Aku terdiam sejenak. Memandanginya dengan tatapan heran. Lantas aku berpikir sangat tidak etis kalau aku menolak ajakan calon istriku sendiri. Tanpa harus bertanya lagi, segera kulajukan mobilku menuju bilangan Sudirman. Lalu kami melewati makan malam di 8 Lounge Hotel Ritz Carlton.
Tidak banyak topik obrolan yang kami bicarakan saat kami menikmati makan malam. Aninda lebih banyak diam. Dia seperti sibuk dengan pikirannya sendiri. Sampai Aninda mengajakku untuk berpindah tempat di area outdoor. Dan karena 8 Lounge terletak di rooftop, maka kami bisa menikmati udara malam dengan kemegahan gedung-gedung pencakar langit di sekelilingnya.
Aninda tertawa saat aku lebih memilih mocktail daripada minuman beralkohol lainnya.
"Aku nyetir," ujarku beralasan.
Udara malam berembus dingin, dengan angin yang berkali-kali menampar lembut helaian rambut Aninda. Membuatnya harus sering menggerakkan jemari tangannya untuk sekadar merapikan.
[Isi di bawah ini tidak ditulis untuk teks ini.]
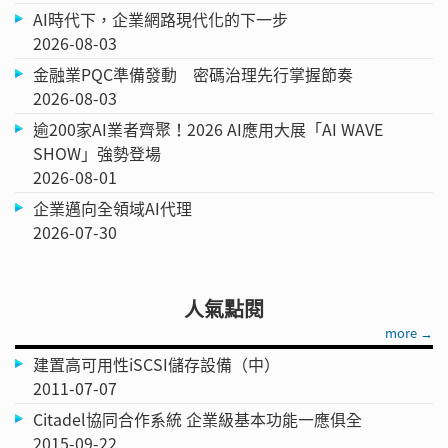
AI時代下，企業網路現代化的下一步
2026-08-03
金融業PQC準備發動 密碼治理先行掌握節奏
2026-08-03
逾200家AI業者齊聚！2026 AI應用大展「AI WAVE
SHOW」強勢登場
2026-08-01
企業邁向全領域AI代理
2026-07-30
人氣點閱
more →
建置高可用性iSCSI儲存設備（中）
2011-07-07
Citadel協同合作系統 企業級基本功能一應俱全
2015-09-22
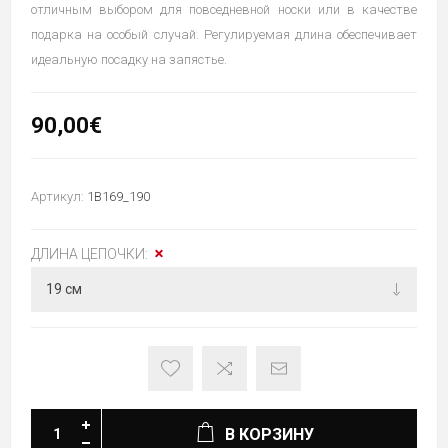
отличным выбором для повседневной носки или в качестве
подарка на особый случай. Регулируемая длина обеспечивает
идеальную посадку на запястье.
90,00€
Артикул:
1B169_190
ДЛИНА ЦЕПОЧКИ:
В КОРЗИНУ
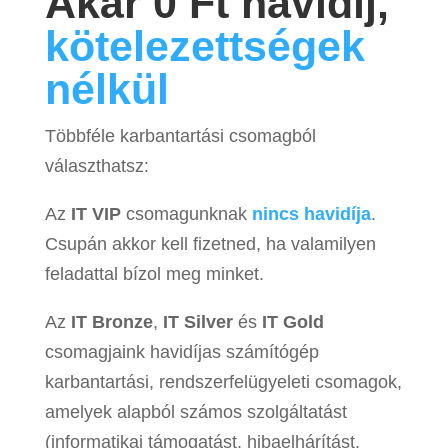
Akár 0 Ft havidíj,
kötelezettségek
nélkül
Többféle karbantartási csomagból
választhatsz:
Az
IT VIP
csomagunknak
nincs havidíja
.
Csupán akkor kell fizetned, ha valamilyen
feladattal bízol meg minket.
Az
IT Bronze
,
IT Silver
és
IT Gold
csomagjaink havidíjas számítógép
karbantartási, rendszerfelügyeleti csomagok,
amelyek alapból számos szolgáltatást
(informatikai támogatást, hibaelhárítást,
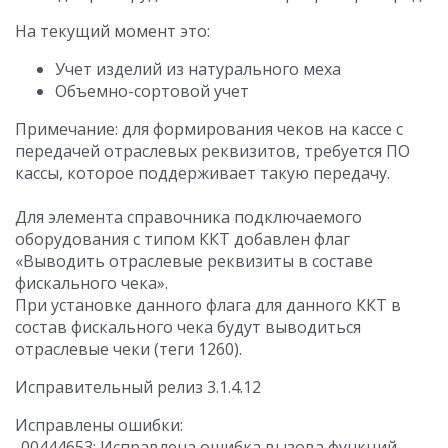
На текущий момент это:
Учет изделий из натурального меха
Объемно-сортовой учет
Примечание: для формирования чеков на кассе с
передачей отраслевых реквизитов, требуется ПО
кассы, которое поддерживает такую передачу.
Для элемента справочника подключаемого
оборудования c типом ККТ добавлен флаг
«Выводить отраслевые реквизиты в составе
фискального чека».
При установке данного флага для данного ККТ в
состав фискального чека будут выводиться
отраслевые чеки (теги 1260).
Исправительный релиз 3.1.4.12
Исправлены ошибки:
-00444653: Исправлена ошибка вызова функций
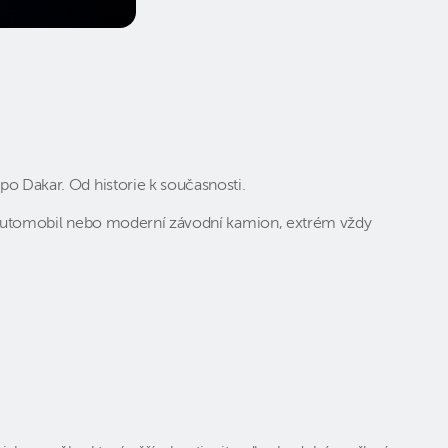
po Dakar. Od historie k současnosti.
ický automobil nebo moderní závodní kamion, extrém vždy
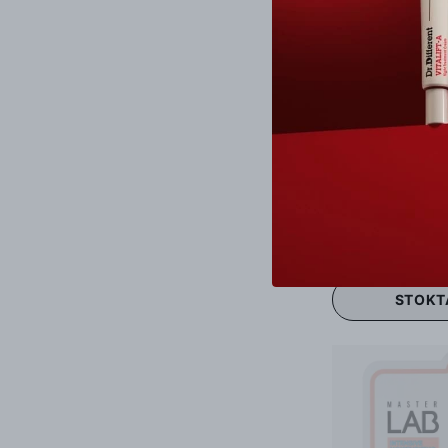
Tony Moly
STOKT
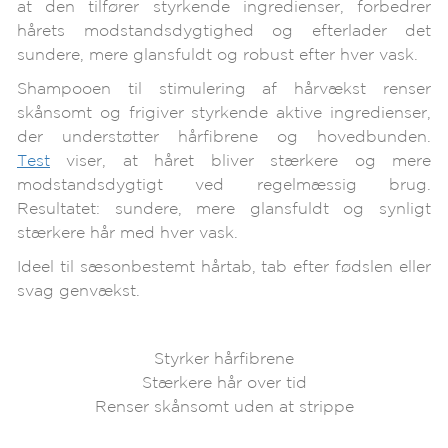
at den tilfører styrkende ingredienser, forbedrer
hårets modstandsdygtighed og efterlader det
sundere, mere glansfuldt og robust efter hver vask.
Shampooen til stimulering af hårvækst renser
skånsomt og frigiver styrkende aktive ingredienser,
der understøtter hårfibrene og hovedbunden.
Test
viser, at håret bliver stærkere og mere
modstandsdygtigt ved regelmæssig brug.
Resultatet: sundere, mere glansfuldt og synligt
stærkere hår med hver vask.
Ideel til sæsonbestemt hårtab, tab efter fødslen eller
svag genvækst.
Styrker hårfibrene
Stærkere hår over tid
Renser skånsomt uden at strippe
Hanya ada beberapa orang saja di outdoor selain kami yang duduk di beberapa sudut sofa. Kami hanya sedikit tertawa malam ini. Seperti ada permasalahan yang sama-sama kami miliki.
"Apa yang sedang kamu pikirin waktu di butik tadi? Kamu bahkan nggak nawarin aku makan malam, Dim." Aninda melirikku sambil menggoyang-goyangkan segelas cosmo di tangannya. Menyesapnya perlahan lalu berkata lagi, "Itu nggak sopan," candanya sembari menggerak-gerakkan telunjuknya.
KAMU SEDANG MEMBACA
CAMILA [ Sudah TERBIT]
RomanceCamila menikah dengan Dimas atas dasar perjodohan. Pengakuan Dimas mengenai dirinya yang memiliki kekurangan, tidak menyurutkan langkah pasangan itu untuk tetap bersama. Namun sebuah kebohongan terkuak dan memercik rasa sakit hati Camila. Hingga Ke...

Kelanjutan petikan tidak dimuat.